Figure professionali che si muovono autonomamente in un mercato tuttavia complesso e intricato, caratterizzato dal rischio di una polarizzazione delle skills e da formule altamente innovative che pongono nuove esigenze di tutela.
Pensiamo ad esempio al crowdworking, il “lavoro su piattaforma” conosciuto dal grande pubblico soprattutto per le controversie legislative legate all’inquadramento normativo della categoria dei “riders” del settore del food delivery. Si tratta in realtà di un mondo molto più ampio costituito da molteplici professionalità che propongono le loro prestazioni direttamente sul mercato, attraverso piattaforme digitali di incontro tra domanda e offerta. Crowdworking letteralmente significa “lavoro nella folla”: infatti questi lavoratori offrono servizi (consulenze, traduzioni, prestazioni di lavoro intellettuale) ad una folla di potenziali clienti sparsi in ogni angolo del globo.
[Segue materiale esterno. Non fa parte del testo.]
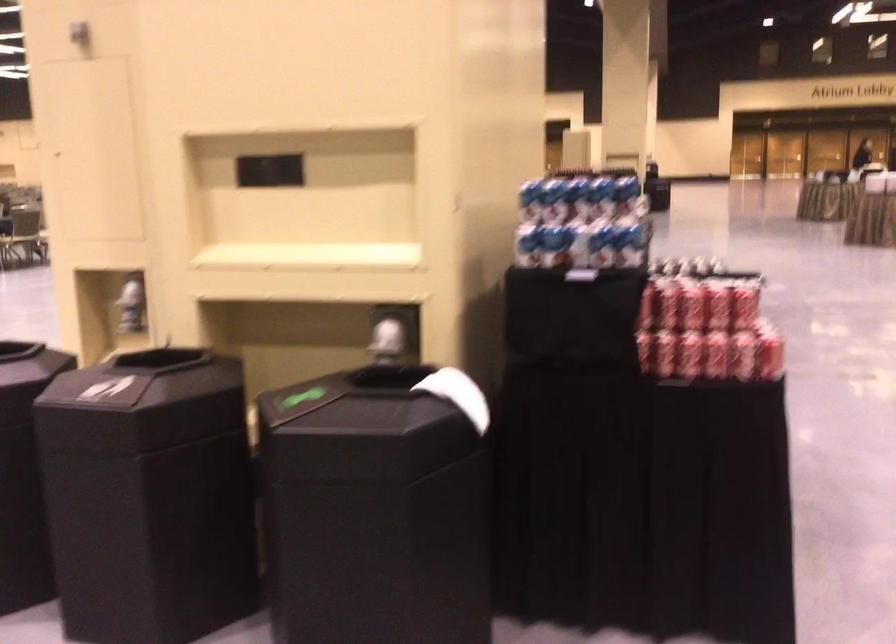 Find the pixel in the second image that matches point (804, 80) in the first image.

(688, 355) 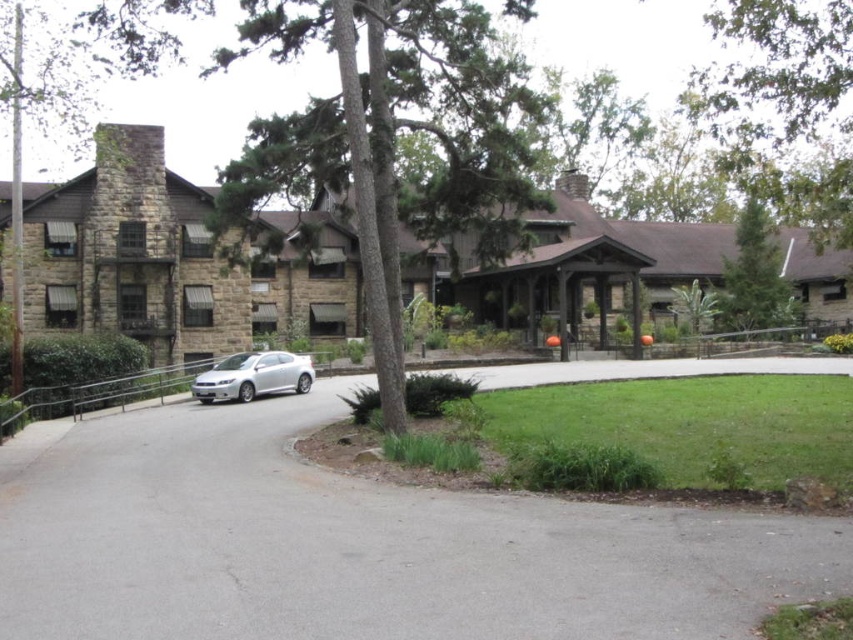 You are driving a satin silver car at center and want to park it on the gray asphalt driveway at center. Based on the scene description, can you park the car directly on the driveway without crossing any obstacles?

The gray asphalt driveway at center is positioned on the right side of the satin silver car at center, so the car is already aligned with the driveway and can be parked there without crossing any obstacles.

You are driving a delivery van that is 2 meters wide. You need to park on the gray asphalt driveway at center. Can you park your van there if the driveway is narrower than the green textured tree at center?

The gray asphalt driveway at center is narrower than the green textured tree at center, so the driveway is not wide enough to accommodate a delivery van that is 2 meters wide. You should look for a wider parking area.

You are a gardener planning to plant a new tree in the suburban scene. The gray asphalt driveway at center and the green textured tree at center are both in your view. Which object is shorter?

The gray asphalt driveway at center is shorter than the green textured tree at center. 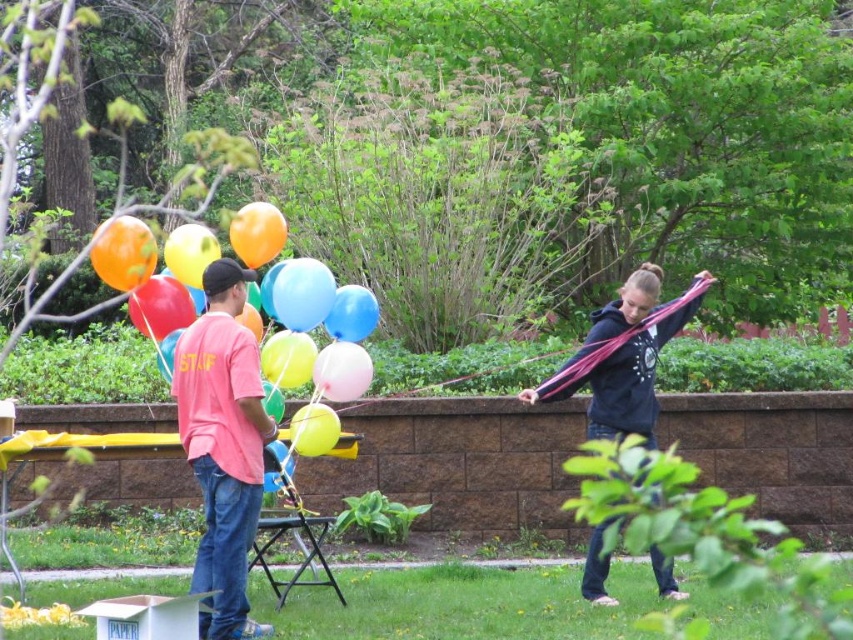 Question: Based on their relative distances, which object is farther from the matte pink shirt at center?

Choices:
 (A) dark blue hoodie at center
 (B) shiny multicolored balloons at left

Answer: (A)

Question: Which point appears farthest from the camera in this image?

Choices:
 (A) (604, 410)
 (B) (251, 237)
 (C) (227, 598)

Answer: (A)

Question: Does dark blue hoodie at center have a smaller size compared to shiny multicolored balloons at left?

Choices:
 (A) no
 (B) yes

Answer: (A)

Question: Which point appears closest to the camera in this image?

Choices:
 (A) [x=184, y=276]
 (B) [x=672, y=582]
 (C) [x=207, y=620]

Answer: (C)

Question: Can you confirm if matte pink shirt at center is bigger than shiny multicolored balloons at left?

Choices:
 (A) no
 (B) yes

Answer: (B)

Question: Can you confirm if matte pink shirt at center is positioned below shiny multicolored balloons at left?

Choices:
 (A) no
 (B) yes

Answer: (B) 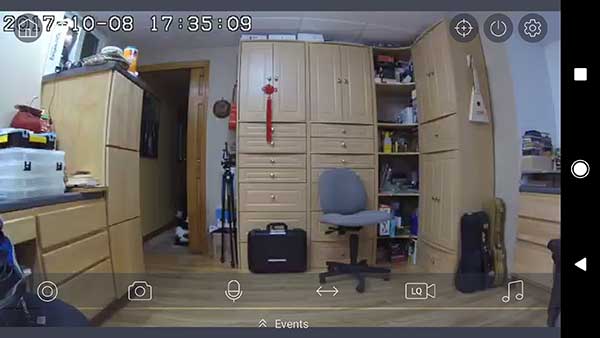 Locate an element on the screen. The width and height of the screenshot is (600, 338). white plastic storage is located at coordinates (36, 176). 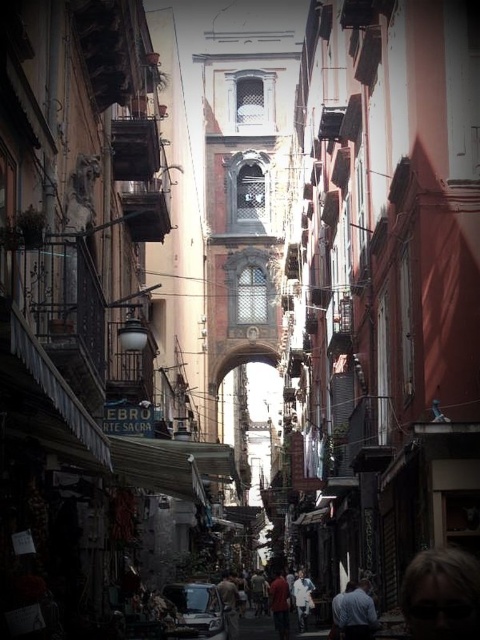 Between matte red shirt at center and white cotton shirt at center, which one appears on the left side from the viewer's perspective?

From the viewer's perspective, matte red shirt at center appears more on the left side.

This screenshot has width=480, height=640. Describe the element at coordinates (279, 604) in the screenshot. I see `matte red shirt at center` at that location.

I want to click on matte red shirt at center, so click(279, 604).

Does blue fabric shirt at lower right lie in front of matte red shirt at center?

Yes, blue fabric shirt at lower right is in front of matte red shirt at center.

Can you confirm if blue fabric shirt at lower right is positioned to the left of matte red shirt at center?

No, blue fabric shirt at lower right is not to the left of matte red shirt at center.

Is point (350, 616) positioned in front of point (276, 600)?

Yes.

You are a GUI agent. You are given a task and a screenshot of the screen. Output one action in this format:
    pyautogui.click(x=<x>, y=<y>)
    Task: Click on the blue fabric shirt at lower right
    This screenshot has height=640, width=480.
    Given the screenshot: What is the action you would take?
    pyautogui.click(x=357, y=612)

Can you confirm if blue fabric shirt at lower right is thinner than white cotton shirt at center?

In fact, blue fabric shirt at lower right might be wider than white cotton shirt at center.

Identify the location of blue fabric shirt at lower right. (357, 612). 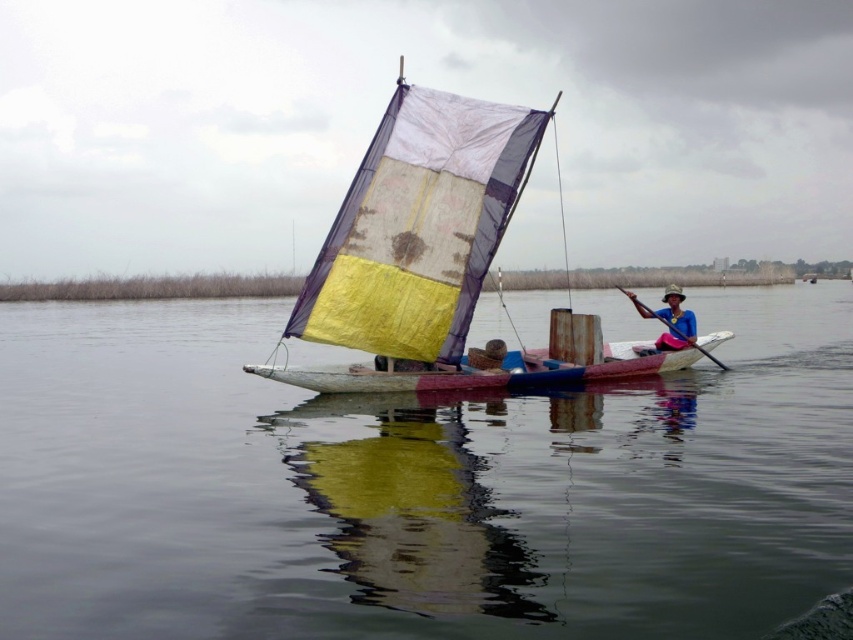 Between yellow fabric sailboat at center and wooden smooth paddle at center, which one has more height?

Standing taller between the two is yellow fabric sailboat at center.

Between yellow fabric sailboat at center and wooden smooth paddle at center, which one appears on the left side from the viewer's perspective?

From the viewer's perspective, wooden smooth paddle at center appears more on the left side.

This screenshot has height=640, width=853. What are the coordinates of `yellow fabric sailboat at center` in the screenshot? It's located at (440, 262).

Is point (677, 337) more distant than point (705, 349)?

No, (677, 337) is closer to viewer.

Is blue fabric hat at center wider than wooden smooth paddle at center?

No, blue fabric hat at center is not wider than wooden smooth paddle at center.

Who is more forward, (636,301) or (621,289)?

Point (621,289) is in front.

Find the location of a particular element. blue fabric hat at center is located at coordinates (670, 320).

Who is more forward, [769,332] or [665,337]?

Point [665,337] is more forward.

Measure the distance from transparent water at center to blue fabric hat at center.

The distance of transparent water at center from blue fabric hat at center is 10.51 meters.

Between point (289, 465) and point (666, 316), which one is positioned in front?

Point (289, 465)

The width and height of the screenshot is (853, 640). I want to click on transparent water at center, so click(415, 484). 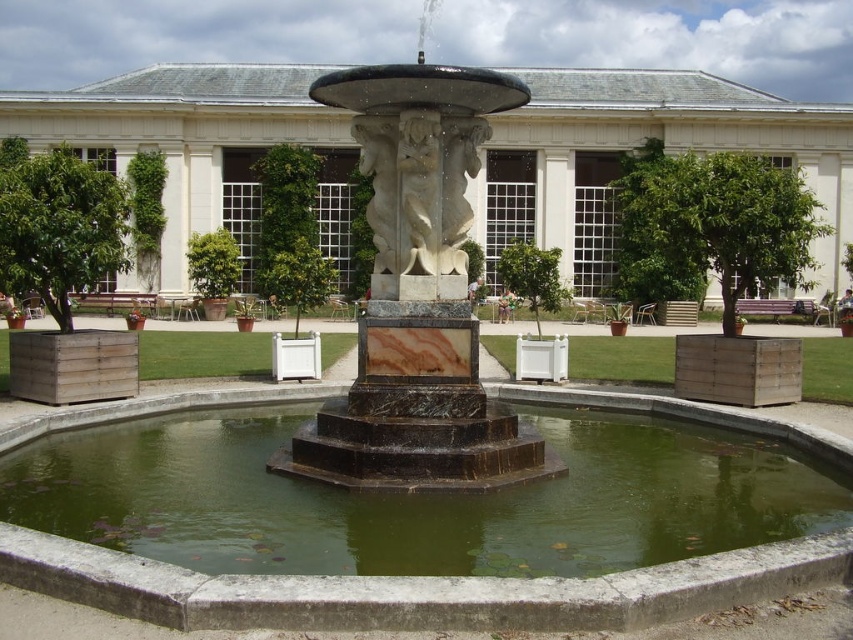 Question: Which point appears closest to the camera in this image?

Choices:
 (A) (143, 577)
 (B) (538, 80)
 (C) (521, 88)
 (D) (474, 150)

Answer: (A)

Question: Which point appears farthest from the camera in this image?

Choices:
 (A) pos(450,285)
 (B) pos(200,588)
 (C) pos(432,221)

Answer: (A)

Question: Considering the relative positions of white marble fountain at center and green marble water at center in the image provided, where is white marble fountain at center located with respect to green marble water at center?

Choices:
 (A) below
 (B) above

Answer: (B)

Question: Which of the following is the closest to the observer?

Choices:
 (A) (444, 138)
 (B) (292, 385)
 (C) (483, 486)
 (D) (164, 150)

Answer: (C)

Question: Is white marble fountain at center smaller than marble statue at center?

Choices:
 (A) yes
 (B) no

Answer: (B)

Question: Can you confirm if white marble fountain at center is thinner than white marble statue at center?

Choices:
 (A) no
 (B) yes

Answer: (A) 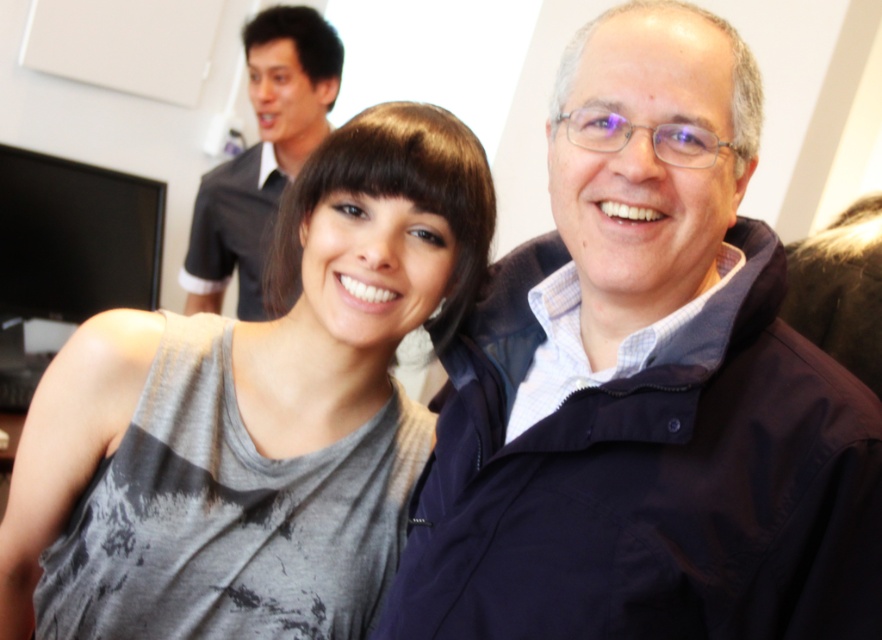 Question: Is navy blue jacket at center to the left of dark gray shirt at upper left from the viewer's perspective?

Choices:
 (A) no
 (B) yes

Answer: (A)

Question: Which point is closer to the camera?

Choices:
 (A) gray matte tank top at center
 (B) navy blue jacket at center
 (C) dark gray shirt at upper left

Answer: (B)

Question: From the image, what is the correct spatial relationship of navy blue jacket at center in relation to dark gray shirt at upper left?

Choices:
 (A) below
 (B) above

Answer: (A)

Question: Considering the real-world distances, which object is farthest from the gray matte tank top at center?

Choices:
 (A) navy blue jacket at center
 (B) dark gray shirt at upper left

Answer: (B)

Question: Which object appears closest to the camera in this image?

Choices:
 (A) dark gray shirt at upper left
 (B) navy blue jacket at center

Answer: (B)

Question: Does navy blue jacket at center appear over gray matte tank top at center?

Choices:
 (A) yes
 (B) no

Answer: (A) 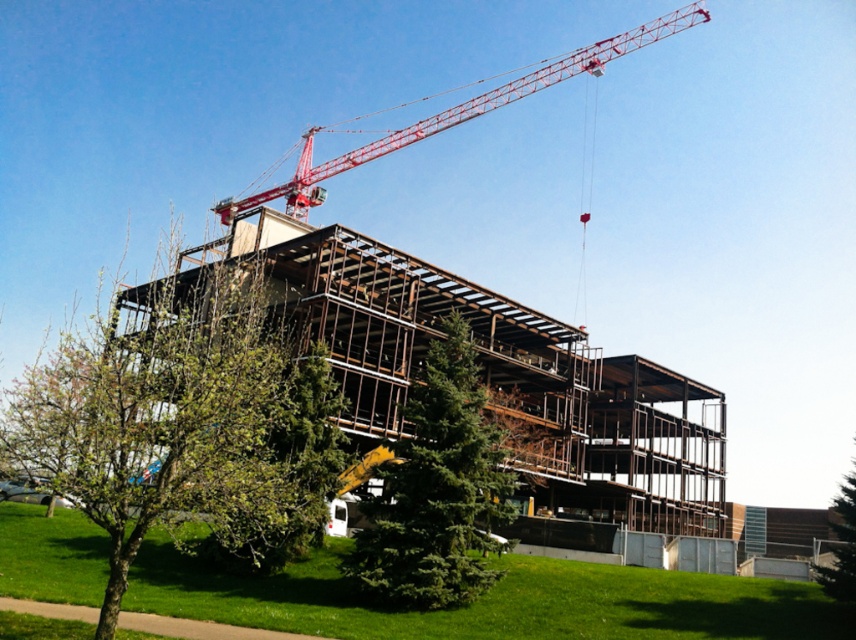 Between red metallic crane at upper center and green textured tree at lower right, which one is positioned higher?

Positioned higher is red metallic crane at upper center.

Can you confirm if red metallic crane at upper center is taller than green textured tree at lower right?

Yes.

Where is `red metallic crane at upper center`? The height and width of the screenshot is (640, 856). red metallic crane at upper center is located at coordinates (459, 113).

I want to click on red metallic crane at upper center, so click(459, 113).

Can you confirm if green evergreen tree at center is wider than red metallic crane at upper center?

In fact, green evergreen tree at center might be narrower than red metallic crane at upper center.

Is green evergreen tree at center taller than red metallic crane at upper center?

No.

Between point (417, 515) and point (691, 12), which one is positioned behind?

The point (691, 12) is more distant.

At what (x,y) coordinates should I click in order to perform the action: click on green evergreen tree at center. Please return your answer as a coordinate pair (x, y). Image resolution: width=856 pixels, height=640 pixels. Looking at the image, I should click on (437, 490).

Between green leafy tree at center and red metallic crane at upper center, which one appears on the left side from the viewer's perspective?

From the viewer's perspective, green leafy tree at center appears more on the left side.

Is green leafy tree at center taller than red metallic crane at upper center?

In fact, green leafy tree at center may be shorter than red metallic crane at upper center.

Does point (195, 316) come closer to viewer compared to point (629, 40)?

Yes.

Locate an element on the screen. green leafy tree at center is located at coordinates (183, 422).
L’autonomia di questi lavoratori è data quindi dalla possibilità dell’accesso diretto allo sconfinato mercato globale, raggiungibile attraverso il web, senza spostarsi e sostenere costi, ma anche dalla disponibilità dei mezzi di produzione (computer, cellulare, tablet, stampanti 3d) fattore che va a scardinare i classici paradigmi capitale-lavoro.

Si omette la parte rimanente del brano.